We should also pay tribute to the campaign in the Dublin Bay area, in Dún Laoghaire and elsewhere, against Providence Resources' plans to put an oil rig very close to the coast of Dublin. It was successfully beaten off by a campaign of people power. That campaign was motivated by the experience of Rossport and the trampling of the local community as it sought to highlight the giveaway of natural resources under the current regime.

We are discussing this subject because of people power. I underline that because those who get out and campaign, be they in Rossport or elsewhere, are never given the credit they deserve for forcing issues like this on to the agenda. The Minister for Communications, Energy and Natural Resources of all people should know and acknowledge that as a man who cut his political teeth in the resources protection campaigns in the 1970s where he made precisely the same arguments now being made by Shell to Sea, SIPTU and others about the potential give away of our natural resources. He argued at the time that we needed a regime that ensured real benefit to the citizens and economy and argued for a State company to manage the development of those resources. I do not understand how he has flipped to the degree he has from the position he once held.

Let us be clear and dispel some of the myths about the current regime. The State will not receive 25% tax from the development of gas and oil resources and it will certainly not receive 40%. It is more likely to be around 7%. Where does that come from? The CEO of Enterprise Energy, the original company doing the Corrib gas field development, which was then bought by Shell, Brian O'Cathain, spoke in the IFI after the take-over and he estimated the tax revenue to the State over the lifetime of Corrib would be €340 million, despite the fact the estimated value of the Corrib field is somewhere between €5 billion and €7 billion. The likely tax benefit to the State will be between 3.5% and 7% at most, depending on gas and oil prices. That is the reality. The reason for that is the tax write-offs, where every cent the multinationals have invested in the last 25 years, or any losses in any exploration done anywhere around the country, can be written off against tax liability, meaning that for small and medium-sized fields, it is possible they will pay no tax or it will be years before they pay a single cent because they could write off all losses and capital costs going back 25 years. That is the current situation.

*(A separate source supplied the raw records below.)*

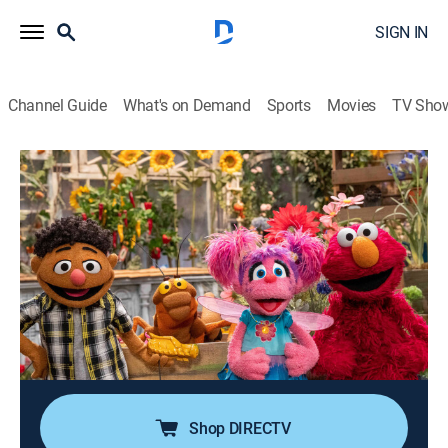
SIGN IN
Channel Guide
What's on Demand
Sports
Movies
TV Sho
Sesame Street
Airing | 8/9, 12:00p
S54 E34 | The Mystery Cricket
0h 30m
|
TVY
|
Educational, Entertainment, Children
|
PBS Kids
|
2025
Elmo, Abby and Tamir come across a wooden cricket
and learn that it's Dave's favorite Cuban musical
instrument called a guiro.
Shop DIRECTV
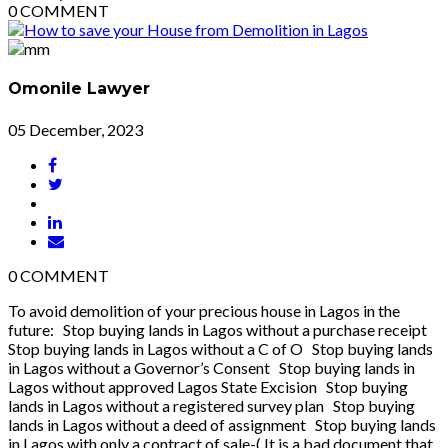
0
COMMENT
Omonile Lawyer
05 December, 2023
0
COMMENT
To avoid demolition of your precious house in Lagos in the
future: Stop buying lands in Lagos without a purchase receipt
Stop buying lands in Lagos without a C of O Stop buying lands
in Lagos without a Governor’s Consent Stop buying lands in
Lagos without approved Lagos State Excision Stop buying
lands in Lagos without a registered survey plan Stop buying
lands in Lagos without a deed of assignment Stop buying lands
in Lagos with only a contract of sale-( It is a bad document that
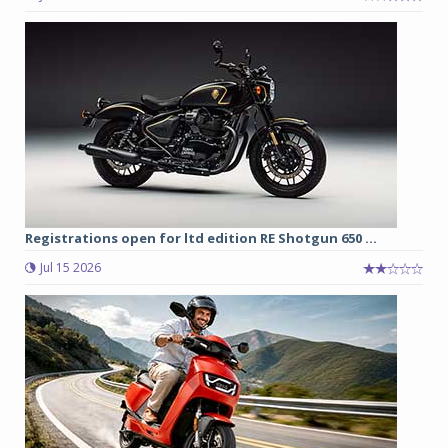
Registrations open for ltd edition RE Shotgun 650 ...
Jul 15 2026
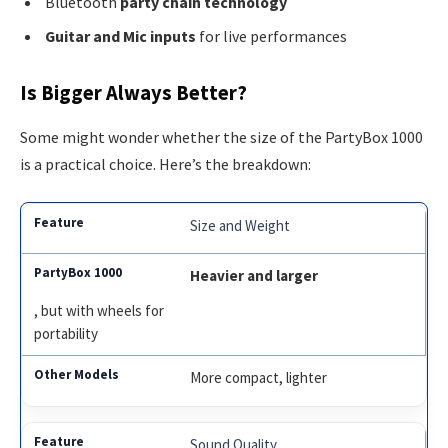
Bluetooth
party chain technology
Guitar and Mic inputs
for live performances
Is Bigger Always Better?
Some might wonder whether the size of the PartyBox 1000
is a practical choice. Here’s the breakdown:
Size and Weight
Heavier and larger
, but with wheels for
portability
More compact, lighter
Sound Quality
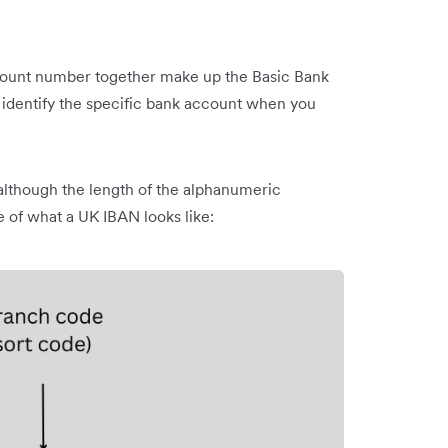
ccount number together make up the Basic Bank
dentify the specific bank account when you
although the length of the alphanumeric
 of what a UK IBAN looks like:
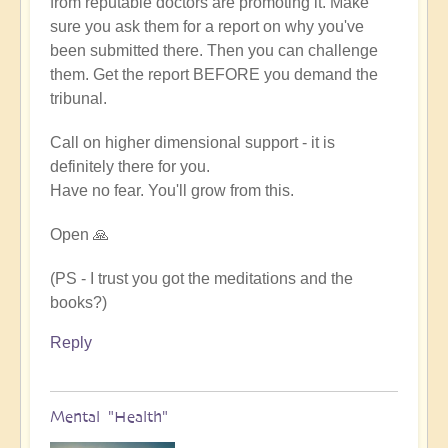
from reputable doctors are promoting it. Make
sure you ask them for a report on why you've
been submitted there. Then you can challenge
them. Get the report BEFORE you demand the
tribunal.
Call on higher dimensional support - it is
definitely there for you.
Have no fear. You'll grow from this.
Open 🙏
(PS - I trust you got the meditations and the
books?)
Reply
Mental "Health"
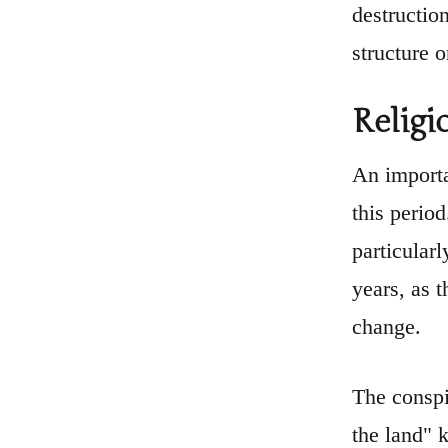
destruction
structure o
Religi
An importa
this perio
particular
years, as 
change.
The conspi
the land" k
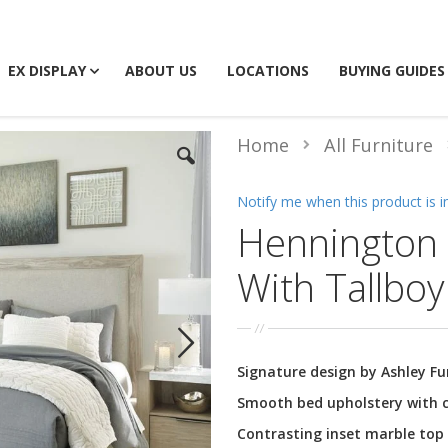
EX DISPLAY
ABOUT US
LOCATIONS
BUYING GUIDES
Home
All Furniture
Notify me when this product is i
Hennington 
With Tallboy
Signature design by Ashley Fu
Smooth bed upholstery with c
Contrasting inset marble top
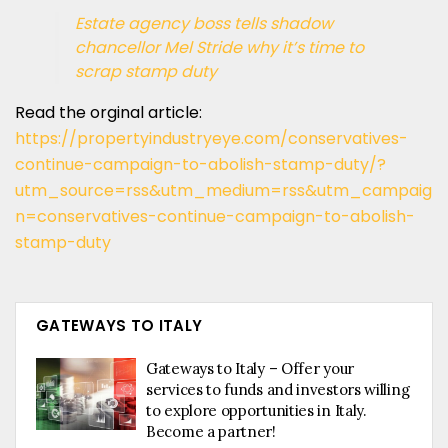
Estate agency boss tells shadow
chancellor Mel Stride why it’s time to
scrap stamp duty
Read the orginal article:
https://propertyindustryeye.com/conservatives-
continue-campaign-to-abolish-stamp-duty/?
utm_source=rss&utm_medium=rss&utm_campaig
n=conservatives-continue-campaign-to-abolish-
stamp-duty
GATEWAYS TO ITALY
Gateways to Italy – Offer your
services to funds and investors willing
to explore opportunities in Italy.
Become a partner!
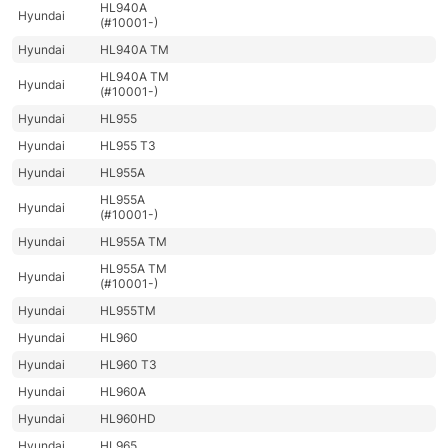
HL940A
Hyundai
(#10001-)
Hyundai
HL940A TM
HL940A TM
Hyundai
(#10001-)
Hyundai
HL955
Hyundai
HL955 T3
Hyundai
HL955A
HL955A
Hyundai
(#10001-)
Hyundai
HL955A TM
HL955A TM
Hyundai
(#10001-)
Hyundai
HL955TM
Hyundai
HL960
Hyundai
HL960 T3
Hyundai
HL960A
Hyundai
HL960HD
Hyundai
HL965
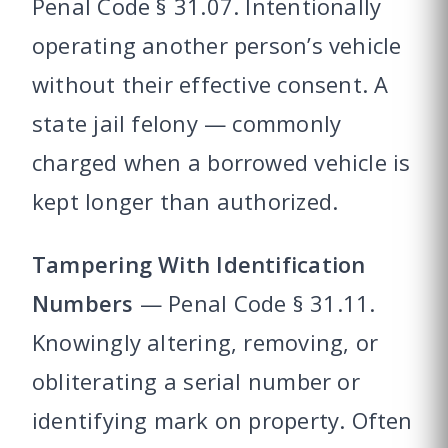
Penal Code § 31.07. Intentionally
operating another person’s vehicle
without their effective consent. A
state jail felony — commonly
charged when a borrowed vehicle is
kept longer than authorized.
Tampering With Identification
Numbers
— Penal Code § 31.11.
Knowingly altering, removing, or
obliterating a serial number or
identifying mark on property. Often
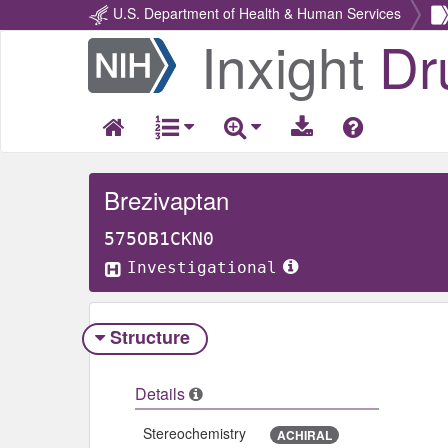
U.S. Department of Health & Human Services
Inxight
Dr
Return
Home
Brezivaptan
575OB1CKN0
Investigational
Structure
Details
Stereochemistry
ACHIRAL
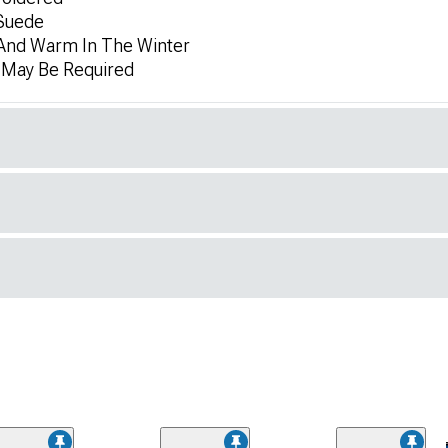
 Suede
And Warm In The Winter
n May Be Required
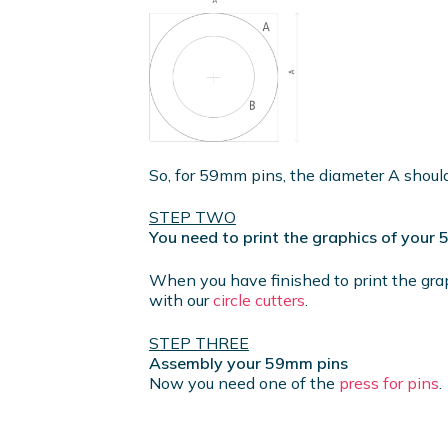
So, for 59mm pins, the diameter A shou
STEP TWO
You need to print the graphics of your
When you have finished to print the gra
with our
circle cutters
.
STEP THREE
Assembly your 59mm pins
Now you need one of the
press for pins
.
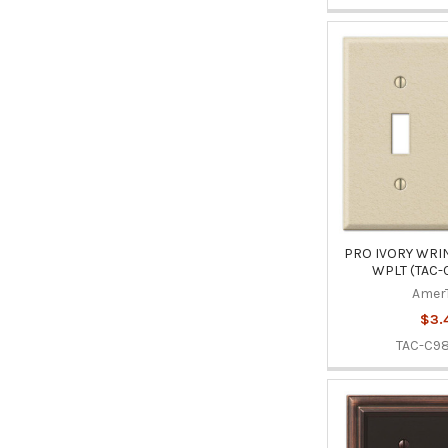
PRO IVORY WRIN
WPLT (TAC-
Amer
$3.
TAC-C98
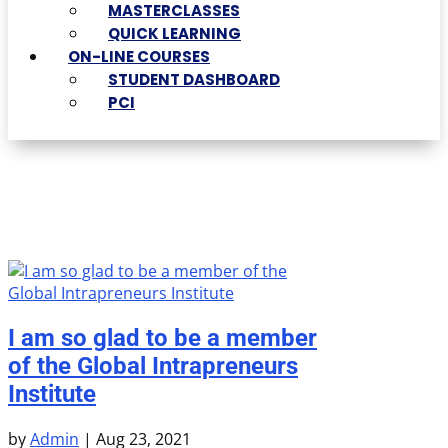
MASTERCLASSES
QUICK LEARNING
ON-LINE COURSES
STUDENT DASHBOARD
PCI
I am so glad to be a member
of the Global Intrapreneurs
Institute
by
Admin
|
Aug 23, 2021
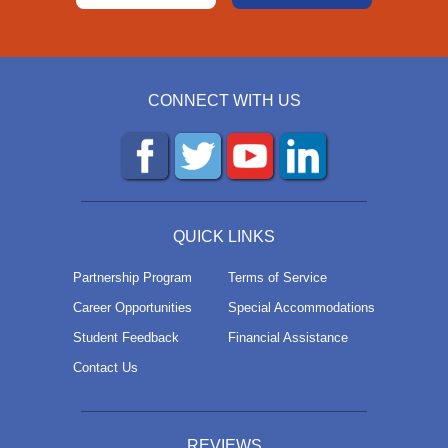
CONNECT WITH US
QUICK LINKS
Partnership Program
Terms of Service
Career Opportunities
Special Accommodations
Student Feedback
Financial Assistance
Contact Us
REVIEWS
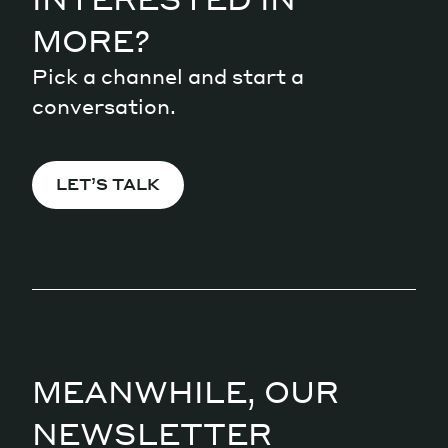
MORE?
Pick a channel and start a
conversation.
LET’S TALK
MEANWHILE, OUR
NEWSLETTER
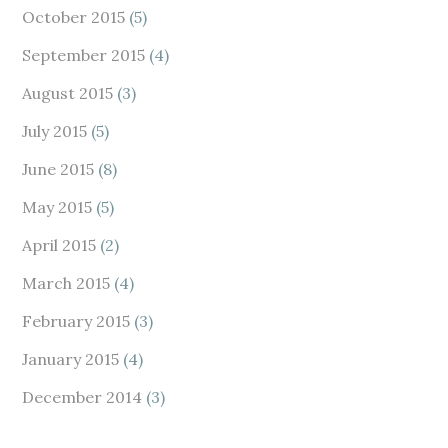
October 2015
(5)
September 2015
(4)
August 2015
(3)
July 2015
(5)
June 2015
(8)
May 2015
(5)
April 2015
(2)
March 2015
(4)
February 2015
(3)
January 2015
(4)
December 2014
(3)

In response to questions from me and others, the Minister constantly talks about security of energy supply to this country in trying to justify the current regime. There is nothing in the current regime that guarantees any security of supply. Shell, Providence, Tullow or whatever company is involved, is under no obligation whatsoever to provide a single drop of gas or oil to the country. Incredibly, if gas or oil is developed on any significant scale, we will not see any reduction in energy costs, it will be privatised and sold at market prices. If we are not willing to pay the market price, it will be sold on the global market.